Another day I go shopping. Apparently, D&D were making bubbles. The dish soap is almost gone. So was the milk, but luckily I was buying more. They tried mixing the two, then I guess it didn’t make too good of bubbles, so they served it to G. in a glass. He didn’t like it, so they decided to throw it down the stairs and see if it bubbled up. Some people don’t have the sense to wait till October to put up their Halloween decorations, so the boys decided to get out all the Halloween stuff. I got to put it all away. This weekend J. had so much fun being sick again with the dizzy stuff. He is falling apart. He showed me this neat video clip though. This guy named Paul Potts went on a show in England like our America’s Got Talent and sang. Opera. No training, he’s just always liked it. Everything feels right when he’s singing he says. What does he do for a living? Works in a car phone warehouse. Not anymore. He had real confidence problems and almost didn’t try out. He said when he was a kid, the others at school bullied him and made fun of him. He thought he was insignificant. Now he doesn’t. I loved this story because how often do we do this? We brush people off as unimportant or weird or whatever, and every one of us is an opera star so to speak on the inside. We all have something beautiful and divine in us. We really ought to remember that and believe that and treat each other like that more often.
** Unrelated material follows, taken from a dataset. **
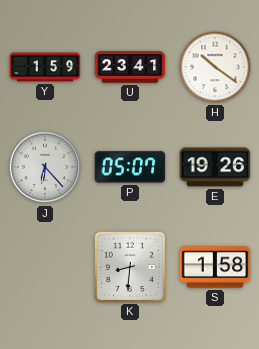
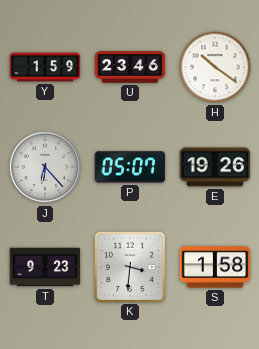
U: 23:41 -> 23:46
T: none -> 9:23
K: 8:31 -> 3:31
And he won the competition!

2 comments:

Jen said...

Thank you so much for sharing the Paul Potts video! I love what you wrote about him, and it is so true. I'm ashamed to admit that when I first saw him, I immediately thought he was going to be horrible. Why do we judge people by their looks? I will work on that. P.S. Happy Birthday!

Jennifer @ Fruit of My Hands said...

I hope you had a wonderful birthday. It was nice to meet you yesterday.